Now that Asians are working together to create a new economic co-prosperity sphere, it is far more useful to address what Japan’s role should be and how we can accomplish it.

I use the word “co-prosperity” advisedly. Some people will associate it with the Greater East Asia Co-Prosperity Sphere, the wartime term used to rationalize aggression, or the propaganda slogan “eight corners of the world under one roof.” I do not want to get bogged down in a sterile debate, accused of being an unreconstructed ultranationalist and so forth. What counts today is GNP, not the number of ballistic missiles a country has in hardened shelters.

The paramount reality of the mid-1990s—the retreat of the West and the increasing dynamism of Asia—presages a period of unprecedented prosperity for this region. By pouring as much investment and technology as possible into the region, Japanese can atone for the Pacific War and give substance to the Pan-Asian idealism of the 1930s. We would not be the board of directors for Asia, Inc., but pull our weight in solidarity with our Asian colleagues.

II. Cultural Affinities:

On my trips to Southeast Asia since the mid-1980s I have noticed many signs of the spread of Japanese popular culture. The year-long public television drama, “Oshin,” a story about a young woman who personifies the traditional feminine virtues of selfless service and dedication, was broadcast in China and watched by 200 million people. The program was also very popular in Singapore, Indonesia, and Vietnam.

Our pop culture strikes a sympathetic chord across Asia. No hard sell is necessary; the audience is receptive. Underlying the empathy for Oshin, for instance, is an Asian work ethic very different from that of the West. Most Europeans and Americans would prefer a life of leisure, while Asians thrive on work. Westerners simultaneously hate and envy the idle rich. Not Asians. We feel sorry for a well-off man who has no calling. People say, “What a shame he hasn’t got something worthwhile to do.”

Many Western societies . . . are morally decadent. There is diminishing respect for the institutions of the family and marriage, and some even permit same-gender marriages. To us, that is not development. You must maintain cultural and moral values. We do not want to be just a rich country. (Mahathir)

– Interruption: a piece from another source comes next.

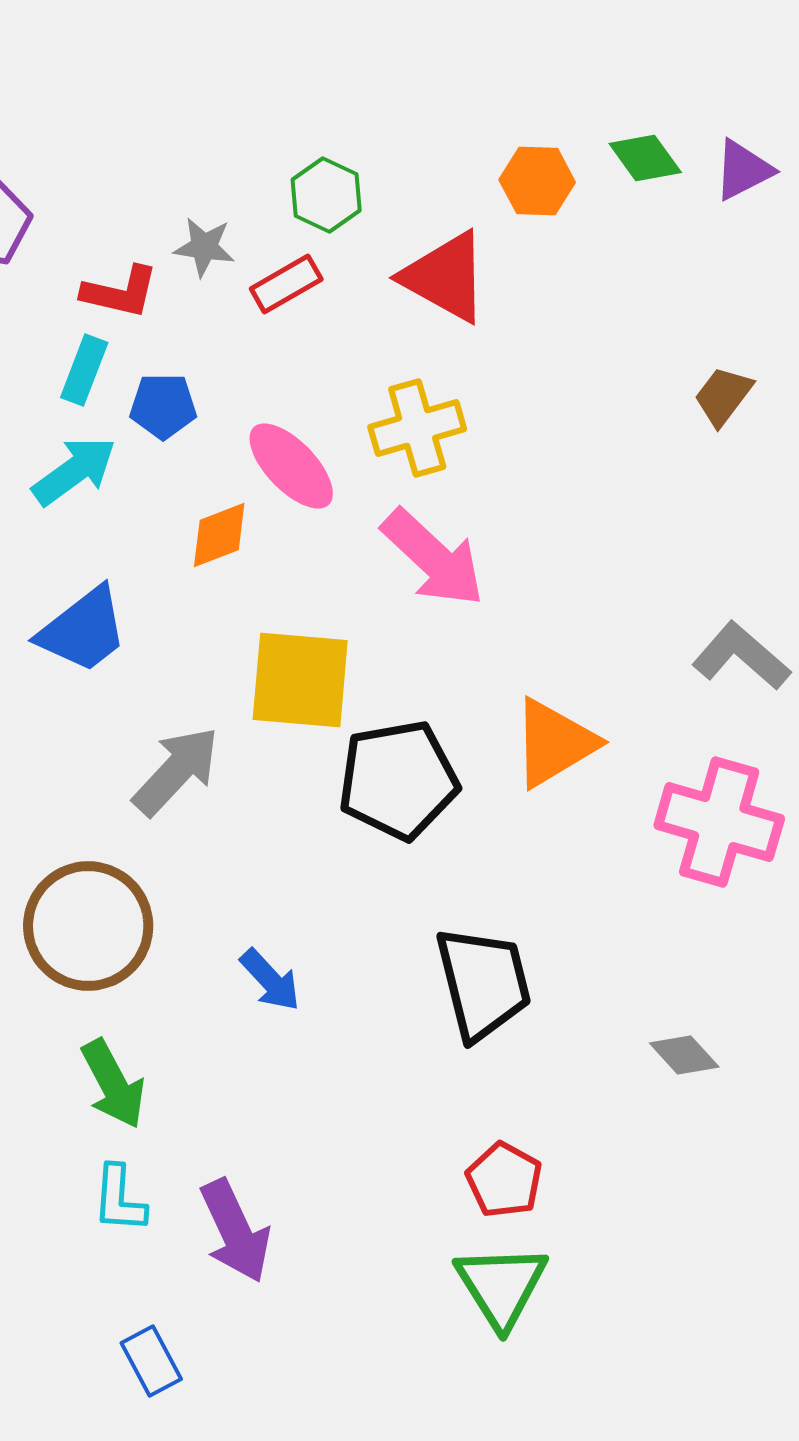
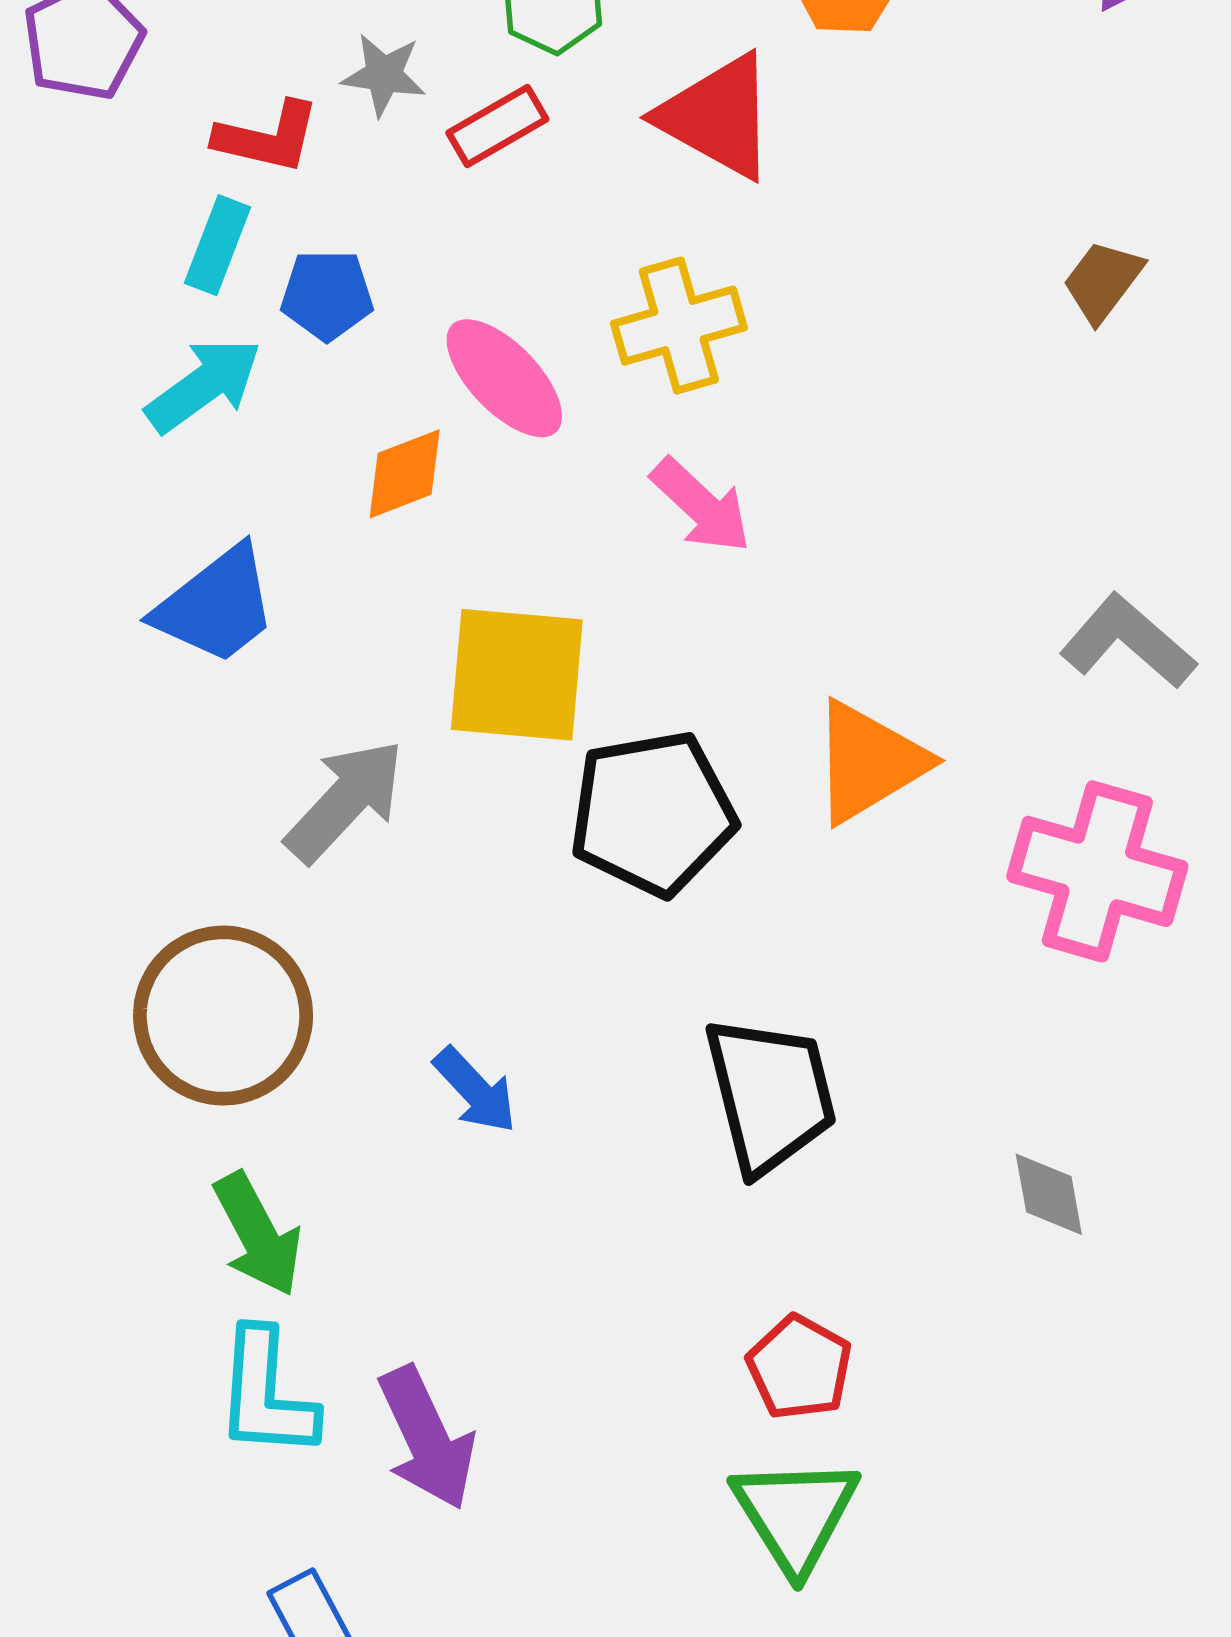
pink arrow: (433, 558) -> (701, 506), size x0.7
gray diamond: (684, 1055) -> (1049, 1194), turned 32
cyan L-shape: (119, 1199) -> (266, 1394), size x1.4

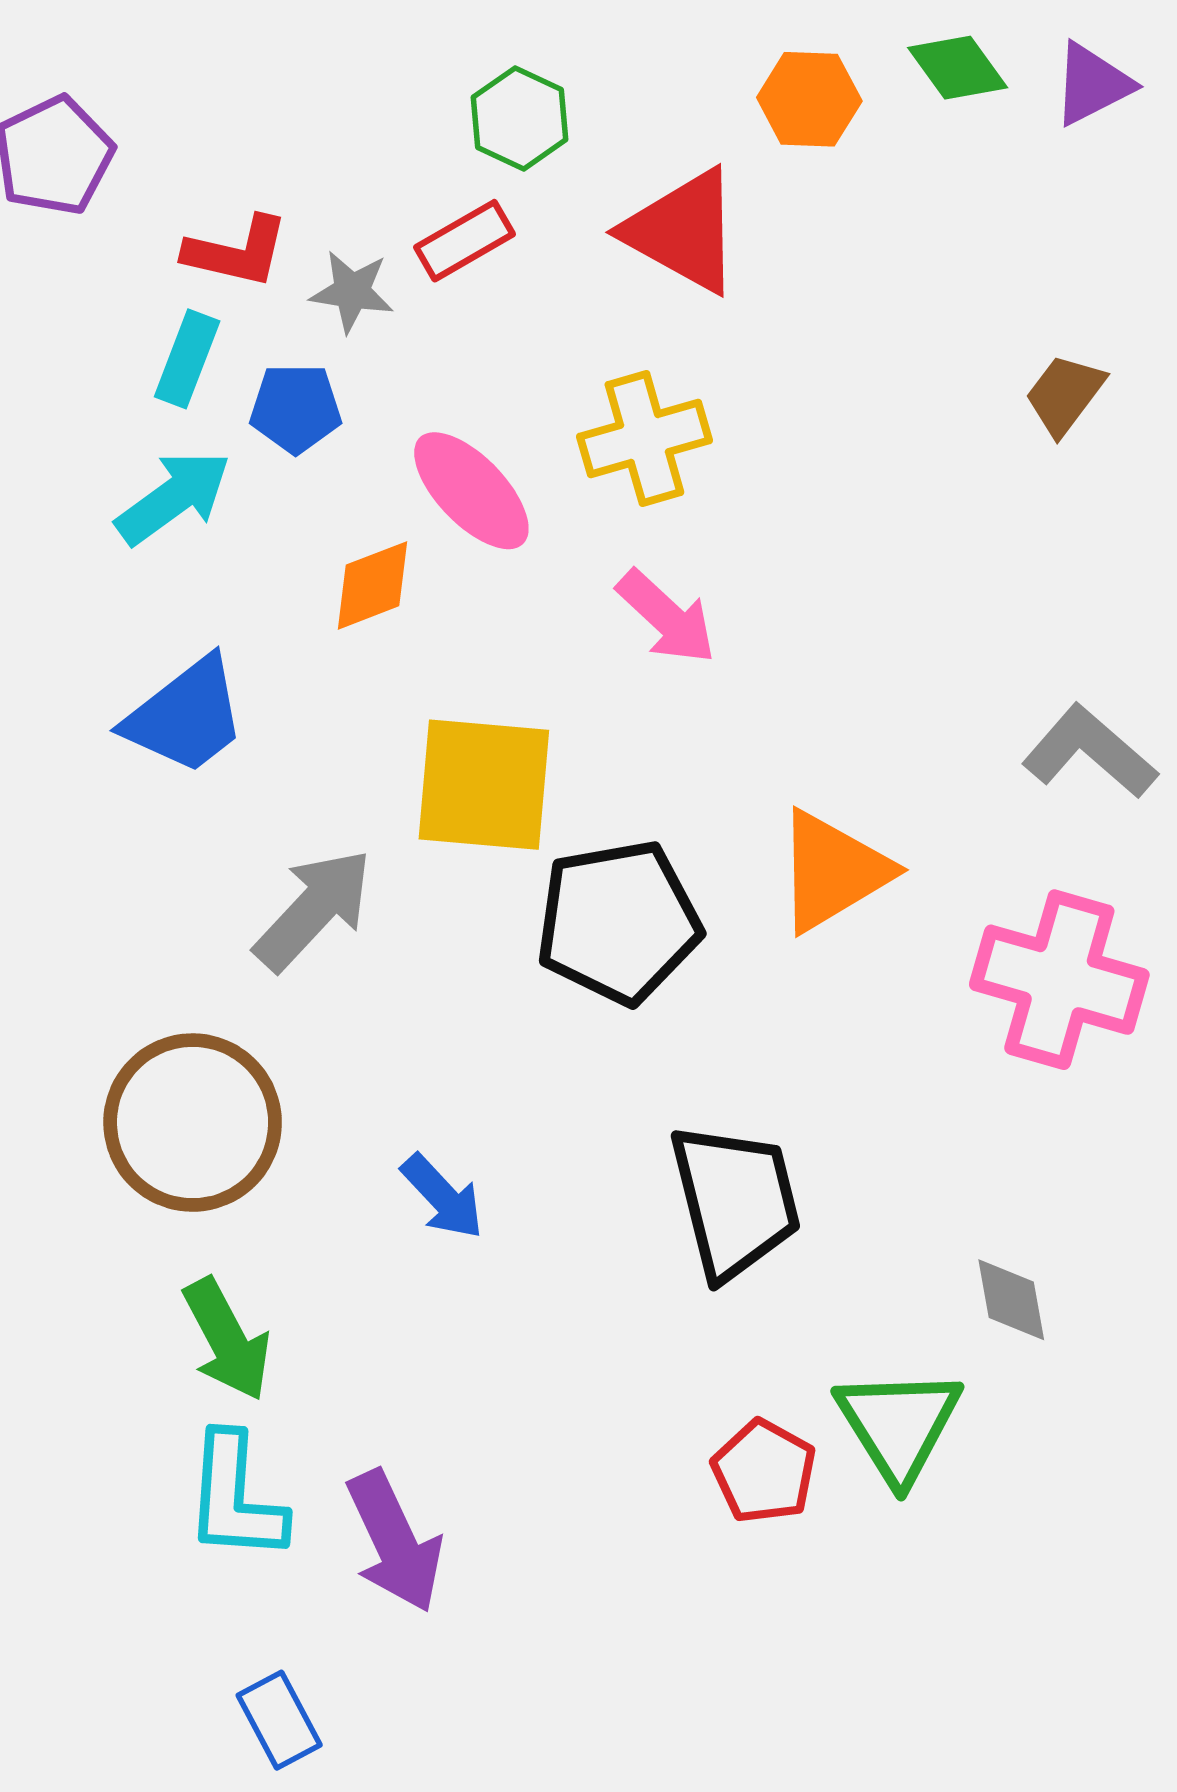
gray star: (384, 75) -> (352, 292), moved
green triangle: (795, 1514) -> (899, 1425), moved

The family is the spiritual foundation of Asia. Some Westerners retort that this was also true in the good old days in Europe but individualism weakened the family and that is already happening in Asia too. The skeptics even call Asian familism cultural backwardness. It sounds to me like an admission that they lost their core value, part of the Protestant ethic, in the course of modernization.

Family values are still paramount to most Asians. It is not that we are less individualistic or egotistical than Westerners, just that we assume a priori there must be an equilibrium between the individual and the larger society. We live in a social context. If Western societies are like an edifice made of bricks, each component separate and distinguishable, Asian societies are like nearly seamless concrete structures. We see ourselves as indivisible parts of the whole.

We are an Asian people, ethnically and culturally. Japan is not a unique, homogeneous country, as some argue. That is obvious from a glance at the faces in a crowded room. . . . Japanese are a heterogeneous people, shaped millennia ago by immigrants from Mongolia, the Korean peninsula, Southeast Asia and the South Pacific. The earliest Japanese were the Ainu, who still survive as a distinct ethnic group. . . . As this century draws to a close, we should come home to Asia, our heritage and our future.

From the temples of Kyoto to the Confucian veneration of family and learning, Japanese belong to Asia. Much of the time that identity goes unrewarded; we instinctively respond like other Asians. Mindful of our ancestry, we should deepen our ties with this region. We can accomplish far more with other Asians than in a “partnership” with Americans.